The Limits of a Payroll Tax Holiday
A payroll tax holiday might be a big deal to employees, but for employers, the idea just doesn't do enough to convince us to hire new workers.
I still don't really get the call for a (one year) payroll tax holiday.
Up until about 2000, I ran a decent sized, small (about $25-30 million in revenue, 90-100 employees) business for about 15 years. Thinking back, I can't imagine ever hiring anyone due to the ability to avoid paying the FICA obligation on their income for a year. At that time, a sales guy worth his salt cost about $60K a year. Saving $4500 wouldn't have been nearly enough to merit adding someone unless other factors (such as the departure of an existing rep, the possible addition of new a territory or customer base, or an overwhelming surge in demand, etc.) were in place. Even if it was permanent, it wouldn't have been enough.
Now, I understand that a holiday 'on the employee side' (putting an extra $375/month in that $60K/yr guy's pocket) would be a big deal. But if it's only temporary, in today's economic situation, it probably either gets saved or is used to pay down debt (both very good things in my book) rather than spent (and even if spent, it's a short term boost, not a catalyst for self-perpetuating growth).
Of course, compared to what Obama and the Democrats want to do (basically another AFSCME Relief Act), it's a stellar idea.

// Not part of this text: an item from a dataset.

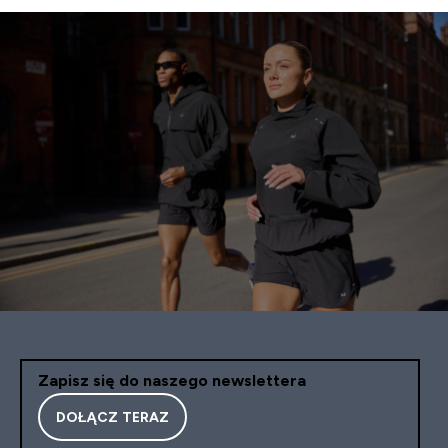
Zapisz się do naszego newslettera
DOŁĄCZ TERAZ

Politics aside, what's needed is time and patience. The systemic debt burden is simply too cumbersome (the marginal utility of a new dollar of debt is now well into negative territory) for the economy to grow organically right now. Given time, enough of that debt will be extinguished (not painlessly, of course) so that things will change.
Anything designed to circumvent that process (and I do realize our politicians know no other way) is just kicking the can down the road.